Se decidete di utilizzare il vino come ingrediente o anche solo per sfumare, ricordate di usare un vino di qualità che abbia dei profumi ed una buona persistenza, poiché, come diceva sempre mio nonno, “quello che metti nel piatto poi te lo trovi nel
gusto”. Se per sfumare abbiamo un vino leggero di bassa qualità, meglio non utilizzarlo, correremmo solo il rischio di rovinare il piatto.
Come utilizzare il vino in cucina
● Per marinare il cibo che vogliamo preparare
● Per sfumare della carne o il riso
● Per flambare una pietanza
● Per aromatizzare
● In riduzione per dare una nota alcolica
Vi consiglio di scegliere sempre vini giovani, poco tannici e ricchi di profumi, molto aromatici e con una buona persistenza. Continueremo ad utilizzare il vino anche nelle prossime ricette, ma stavolta dedichiamoci insieme al polpo!

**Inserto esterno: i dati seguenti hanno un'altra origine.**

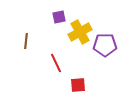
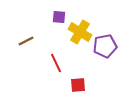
purple square: rotated 16 degrees clockwise
yellow cross: rotated 30 degrees counterclockwise
brown line: rotated 56 degrees clockwise
purple pentagon: moved 1 px down; rotated 10 degrees counterclockwise
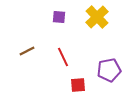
yellow cross: moved 17 px right, 15 px up; rotated 15 degrees clockwise
brown line: moved 1 px right, 10 px down
purple pentagon: moved 4 px right, 24 px down
red line: moved 7 px right, 6 px up
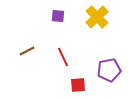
purple square: moved 1 px left, 1 px up
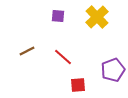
red line: rotated 24 degrees counterclockwise
purple pentagon: moved 4 px right; rotated 10 degrees counterclockwise
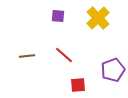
yellow cross: moved 1 px right, 1 px down
brown line: moved 5 px down; rotated 21 degrees clockwise
red line: moved 1 px right, 2 px up
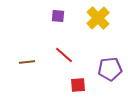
brown line: moved 6 px down
purple pentagon: moved 3 px left, 1 px up; rotated 15 degrees clockwise
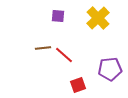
brown line: moved 16 px right, 14 px up
red square: rotated 14 degrees counterclockwise
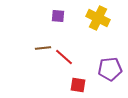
yellow cross: rotated 20 degrees counterclockwise
red line: moved 2 px down
red square: rotated 28 degrees clockwise
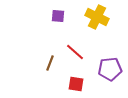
yellow cross: moved 1 px left, 1 px up
brown line: moved 7 px right, 15 px down; rotated 63 degrees counterclockwise
red line: moved 11 px right, 5 px up
red square: moved 2 px left, 1 px up
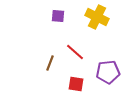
purple pentagon: moved 2 px left, 3 px down
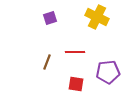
purple square: moved 8 px left, 2 px down; rotated 24 degrees counterclockwise
red line: rotated 42 degrees counterclockwise
brown line: moved 3 px left, 1 px up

Come preparare il polpo ubriaco
Ingredienti per 4 persone
● polpo 1 kg
● 3 spicchi di aglio
● 500 ml di vino rosso corposo
● 20 cl di olio di oliva
● alloro
● peperoncino fresco
● prezzemolo tritato
● sale e pepe q.b.
1. Puliamo il polpo sotto l’acqua corrente, priviamolo delle viscere, del dente centrale, degli occhi e, per quanto è possibile, della patina liscia che lo ricopre. (se non lo sapete pulire fatelo fare al vostro pescivendolo, oppure compratelo congelato già pulito).
2. A questo punto tagliamolo a pezzi grandi quanto una noce, questo farà diminuire i tempi di cottura. Prendiamo una padella antiaderente, mettiamo l’olio di oliva e l’aglio tagliato a metà e lo facciamo rosolare. Togliamo l’aglio e uniamo le foglie di alloro e il peperoncino tagliato a pezzi.

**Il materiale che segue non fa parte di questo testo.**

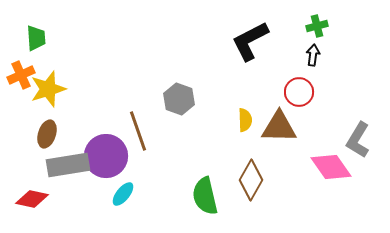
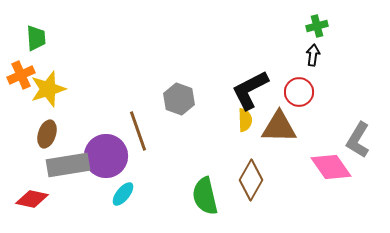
black L-shape: moved 49 px down
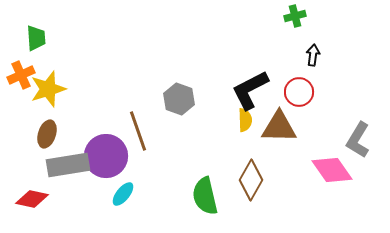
green cross: moved 22 px left, 10 px up
pink diamond: moved 1 px right, 3 px down
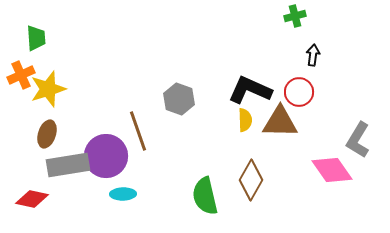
black L-shape: rotated 51 degrees clockwise
brown triangle: moved 1 px right, 5 px up
cyan ellipse: rotated 50 degrees clockwise
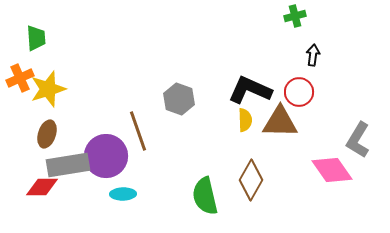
orange cross: moved 1 px left, 3 px down
red diamond: moved 10 px right, 12 px up; rotated 12 degrees counterclockwise
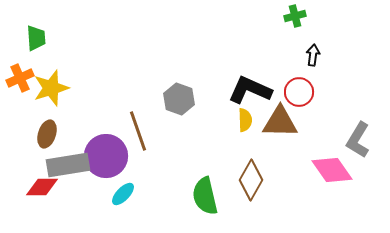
yellow star: moved 3 px right, 1 px up
cyan ellipse: rotated 45 degrees counterclockwise
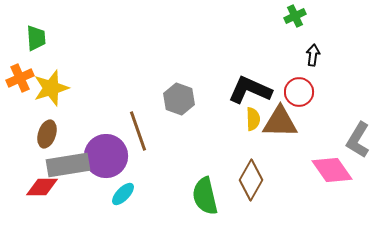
green cross: rotated 10 degrees counterclockwise
yellow semicircle: moved 8 px right, 1 px up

3. Aggiungiamo il polpo, lo facciamo rosolare per qualche minuto a fuoco moderato, aggiungiamo il vino rosso e il prezzemolo tritato. A fiamma vivace facciamo evaporare il vino per qualche istante e abbassiamo la fiamma, copriamo con un coperchio e lasciamo cuocere per circa un’ora.
4. Se il sughetto con il vino si dovesse restringere troppo possiamo aggiungere dell’acqua calda. Aggiustiamo di sale e pepe e lasciamo raffreddare prima di servire con un filo d’olio di oliva e del prezzemolo tritato. Questo piatto è fresco e molto gustoso, si può usare sia come secondo che antipasto. Io vi consiglio di mettere alla base un po’ di insalata tagliata sottile.